The NCTM has embodied the principles of constructivism, embedded them in their standards, and the textbooks that grew out of them (thanks to NSF funding) force classrooms to adhere to the constructivist non-think ethic whether they like it or not.This reminds me of the description of UK writing instruction I keep coming back to:
[Judith] Koren describes how two British women she knows became effective essayists and speakers. “Each week, they’d had homework exercises like this: While preserving every essential point, reduce a 100-word essay to 50 words, then to 20, then to 10. Reduce 500 words to 50, 1,000 words to 100. Week after week, year after year....
(appeared in American Enterprise Magazine)
I love this from Woodrow Wilson, too:
If I am to speak for ten minutes, I need a week for preparation.
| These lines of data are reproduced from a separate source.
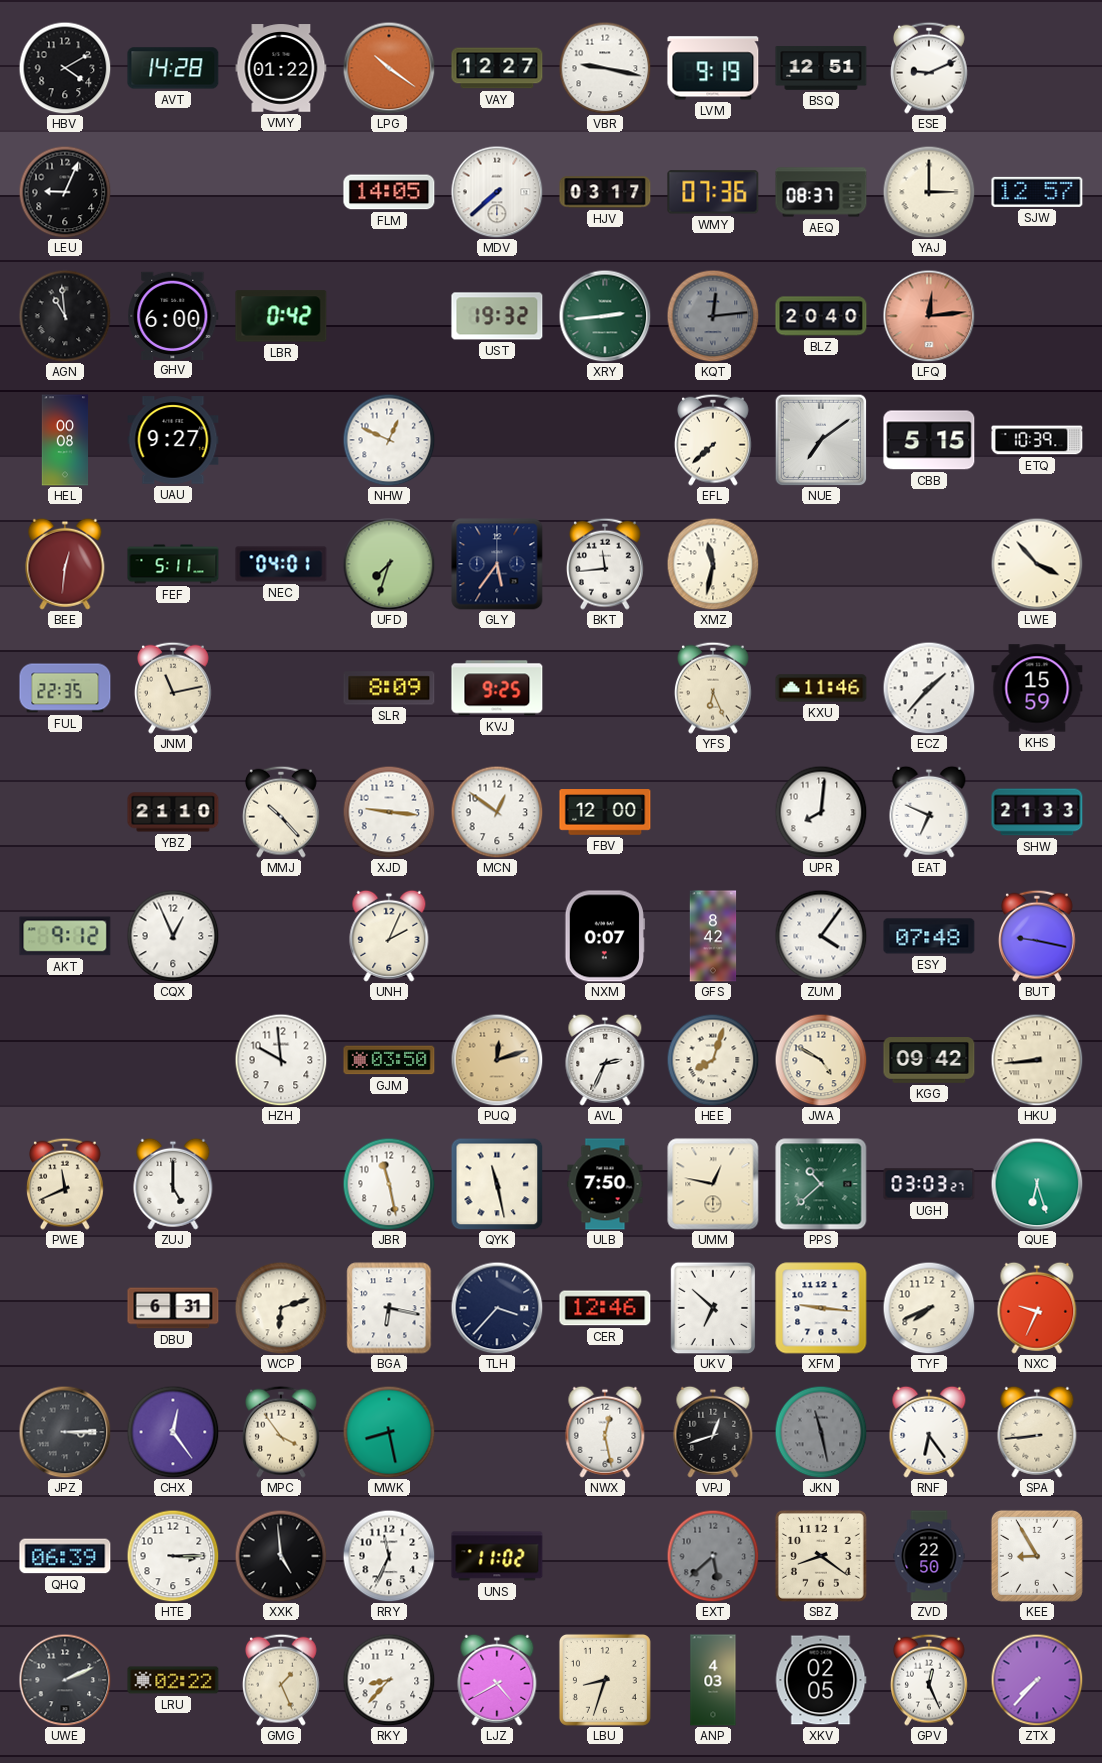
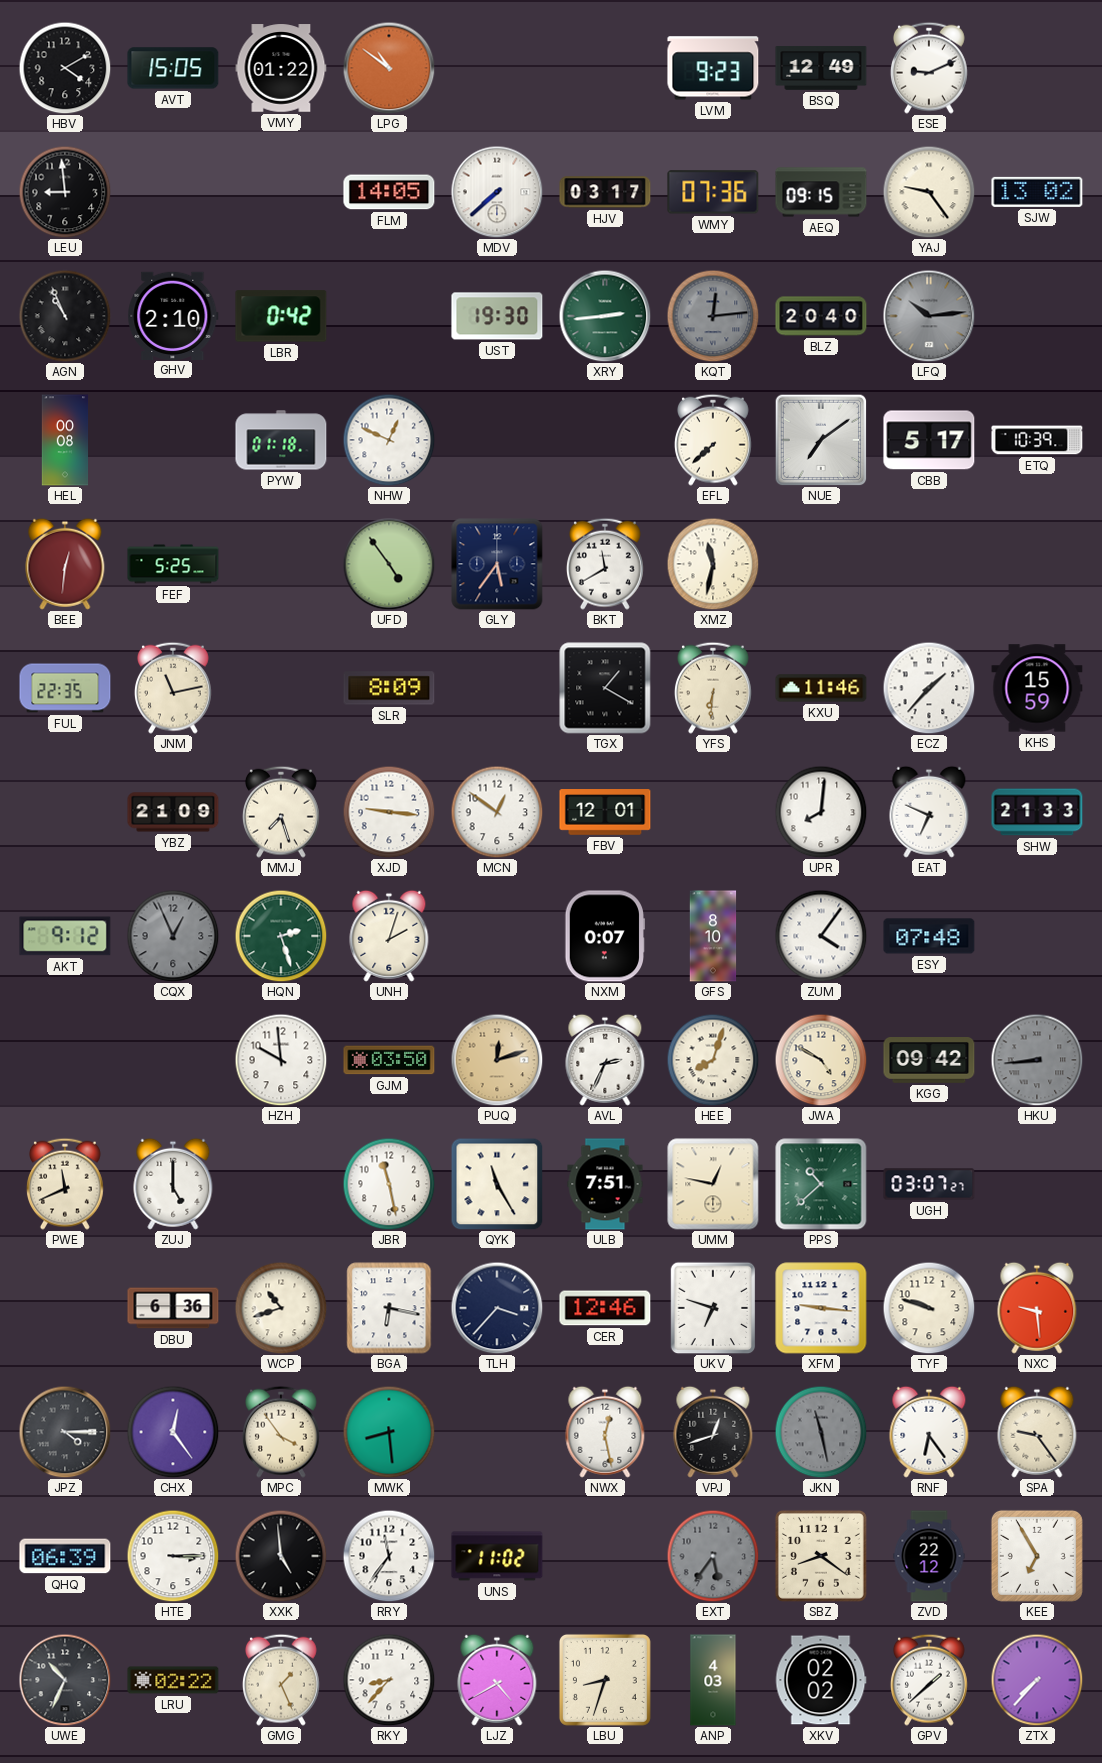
AVT: 14:28 -> 15:05
LPG: 10:21 -> 10:51
VAY: 12:27 -> none
VBR: 9:17 -> none
LVM: 9:19 -> 9:23
BSQ: 12:51 -> 12:49
LEU: 9:04 -> 8:59
AEQ: 08:37 -> 09:15
YAJ: 3:00 -> 9:24
SJW: 12:57 -> 13:02
AGN: 10:59 -> 10:56
GHV: 6:00 -> 2:10
UST: 19:32 -> 19:30
LFQ: 12:14 -> 10:14
LFQ dial: salmon -> grey
UAU: 9:27 -> none
PYW: none -> 01:18
CBB: 5:15 -> 5:17
FEF: 5:11 -> 5:25
NEC: 04:01 -> none
UFD: 7:33 -> 4:54
BKT: 11:44 -> 11:40
LWE: 3:53 -> none
KVJ: 9:25 -> none
TGX: none -> 1:20
YFS: 6:26 -> 6:31
YBZ: 21:10 -> 21:09
MMJ: 10:23 -> 7:27
FBV: 12:00 -> 12:01
CQX dial: white -> grey
HQN: none -> 2:27
UNH: 2:04 -> 2:03
GFS: 8:42 -> 8:10
BUT: 9:17 -> none
HKU dial: cream -> grey
QYK: 11:28 -> 11:25
ULB: 7:50 -> 7:51
UGH: 03:03 -> 03:07
QUE: 6:27 -> none
DBU: 6:31 -> 6:36
WCP: 6:12 -> 10:42
UKV: 6:52 -> 6:48
TYF: 7:41 -> 9:48
NXC: 9:34 -> 9:29
JPZ: 3:15 -> 4:15
MWK: 8:28 -> 8:29
SPA: 8:44 -> 9:24
RRY: 11:34 -> 11:36
EXT: 5:38 -> 5:36
ZVD: 22:50 -> 22:12
KEE: 8:55 -> 6:55
UWE: 2:11 -> 10:34
XKV: 02:05 -> 02:02
GPV: 12:26 -> 1:38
If fifteen minutes, three days; if half an hour, two days; if an hour, I am ready now.
2 comments:
This reminds me of the advice parents of autistic kids always get about "embedding" ABA principles in IEPs.
By law, parents can't specify a pedagogy or curriculum.
Parents can only specify goals.
So if you want your child taught via ABA you have to write goals that can only be achieved via ABA.
You know, goals like "Student will touch blue to 80% mastery."
Jimmy spent a HUGE amount of time Touching Blue - or, more accurately, not Touching Blue.